The operation of moving between the nodes (operators++() and operator--(), etc.) are about traversing the tree from smaller to bigger values or vice versa. Operation that you probably have already implemented during insertion operation implementation.
For sorting purposes, a map behaves like a sorted key/value container (a.k.a. a dictionary); you can think of it as a sorted collection of key/value pairs, and this is exactly what you get when you query for an iterator. Observe:
map<string, int> my_map;
my_map["Hello"] = 1;
my_map["world"] = 2;
for (map<string, int>::const_iterator i = my_map.begin(); i != my_map.end(); ++i)
cout << i->first << ": " << i->second << endl;
Just like any other iterator type, the map iterator behaves like a pointer to a collection element, and for map, this is a std::pair, where first maps to the key and second maps to the value.
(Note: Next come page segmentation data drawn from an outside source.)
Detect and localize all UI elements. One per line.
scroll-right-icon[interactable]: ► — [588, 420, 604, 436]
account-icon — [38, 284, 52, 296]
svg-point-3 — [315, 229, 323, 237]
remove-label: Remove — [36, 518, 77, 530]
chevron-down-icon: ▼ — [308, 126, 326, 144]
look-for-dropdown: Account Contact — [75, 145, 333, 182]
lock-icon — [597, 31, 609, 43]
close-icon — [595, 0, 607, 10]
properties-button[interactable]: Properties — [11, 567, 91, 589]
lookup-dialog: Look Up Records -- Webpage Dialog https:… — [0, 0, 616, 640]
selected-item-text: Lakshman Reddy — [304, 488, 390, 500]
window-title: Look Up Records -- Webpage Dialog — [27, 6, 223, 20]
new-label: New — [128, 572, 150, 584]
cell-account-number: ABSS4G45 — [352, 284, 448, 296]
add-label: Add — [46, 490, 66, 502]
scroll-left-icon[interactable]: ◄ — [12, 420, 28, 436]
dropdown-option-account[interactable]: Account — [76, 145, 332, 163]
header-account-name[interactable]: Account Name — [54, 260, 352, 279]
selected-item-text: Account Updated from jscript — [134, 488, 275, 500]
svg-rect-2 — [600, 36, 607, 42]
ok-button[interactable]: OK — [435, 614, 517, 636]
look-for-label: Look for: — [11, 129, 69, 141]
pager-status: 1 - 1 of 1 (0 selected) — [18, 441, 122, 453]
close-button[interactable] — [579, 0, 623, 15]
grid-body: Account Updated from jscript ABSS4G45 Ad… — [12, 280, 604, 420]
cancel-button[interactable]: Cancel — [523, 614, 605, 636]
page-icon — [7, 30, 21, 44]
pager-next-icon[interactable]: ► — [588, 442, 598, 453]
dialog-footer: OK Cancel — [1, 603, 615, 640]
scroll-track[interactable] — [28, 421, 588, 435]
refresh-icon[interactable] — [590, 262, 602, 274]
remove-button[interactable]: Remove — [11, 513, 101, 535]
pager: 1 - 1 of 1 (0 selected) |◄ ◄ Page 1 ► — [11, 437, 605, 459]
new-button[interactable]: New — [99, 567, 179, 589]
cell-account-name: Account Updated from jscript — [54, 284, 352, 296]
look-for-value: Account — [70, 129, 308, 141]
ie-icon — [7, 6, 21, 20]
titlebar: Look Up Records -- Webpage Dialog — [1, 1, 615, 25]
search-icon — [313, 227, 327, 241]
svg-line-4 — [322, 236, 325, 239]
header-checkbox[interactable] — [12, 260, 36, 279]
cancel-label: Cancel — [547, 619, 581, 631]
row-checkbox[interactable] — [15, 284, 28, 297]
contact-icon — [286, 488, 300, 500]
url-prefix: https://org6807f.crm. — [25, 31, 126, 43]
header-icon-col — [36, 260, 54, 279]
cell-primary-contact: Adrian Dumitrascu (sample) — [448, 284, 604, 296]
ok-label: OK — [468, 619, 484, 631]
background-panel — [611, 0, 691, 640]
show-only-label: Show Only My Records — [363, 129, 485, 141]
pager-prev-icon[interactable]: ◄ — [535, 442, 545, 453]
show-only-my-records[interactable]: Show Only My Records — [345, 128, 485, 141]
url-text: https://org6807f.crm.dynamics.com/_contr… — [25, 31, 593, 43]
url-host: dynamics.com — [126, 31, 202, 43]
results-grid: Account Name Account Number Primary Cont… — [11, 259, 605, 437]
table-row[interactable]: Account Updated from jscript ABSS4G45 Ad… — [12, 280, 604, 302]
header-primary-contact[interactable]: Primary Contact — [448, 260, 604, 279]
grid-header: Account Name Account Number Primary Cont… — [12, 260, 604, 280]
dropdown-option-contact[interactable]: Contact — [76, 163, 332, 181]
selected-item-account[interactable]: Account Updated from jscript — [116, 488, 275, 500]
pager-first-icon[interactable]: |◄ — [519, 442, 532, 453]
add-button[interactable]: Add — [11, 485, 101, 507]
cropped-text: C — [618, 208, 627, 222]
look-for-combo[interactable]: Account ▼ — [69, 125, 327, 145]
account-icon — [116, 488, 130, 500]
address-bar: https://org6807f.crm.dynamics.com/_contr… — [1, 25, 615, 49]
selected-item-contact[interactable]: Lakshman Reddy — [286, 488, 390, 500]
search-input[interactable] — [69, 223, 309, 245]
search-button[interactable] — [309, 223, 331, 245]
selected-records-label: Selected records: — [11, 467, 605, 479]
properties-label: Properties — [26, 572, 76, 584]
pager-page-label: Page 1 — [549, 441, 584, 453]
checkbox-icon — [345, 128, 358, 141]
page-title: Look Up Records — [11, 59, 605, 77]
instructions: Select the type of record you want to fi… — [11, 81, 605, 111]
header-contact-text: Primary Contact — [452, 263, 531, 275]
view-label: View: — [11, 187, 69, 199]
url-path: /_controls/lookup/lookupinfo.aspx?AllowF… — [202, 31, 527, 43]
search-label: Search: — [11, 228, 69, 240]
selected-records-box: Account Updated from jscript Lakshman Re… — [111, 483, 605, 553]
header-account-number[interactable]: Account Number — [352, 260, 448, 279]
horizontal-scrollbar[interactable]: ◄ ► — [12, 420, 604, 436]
std::map uses a binary search internally when you call its find() method or use operator[], but you shouldn't ever need to access the tree representation directly.
One big trick you may be missing is that the end() iterator does not need to point to anything. It can be NULL or any other special value.
The ++ operator sets an iterator to the same special value when it goes past the end of the map. Then everything works.
To implement ++ you might need to keep next/prev pointers in each node, or you could walk back up the tree to find the next node by comparing the node you just left to the parent's right-most node to see if you need to walk to that parent's node, etc.
Don't forget that the iterators to a map should stay valid during insert/erase operations (as long as you didn't erase the iterator's current node).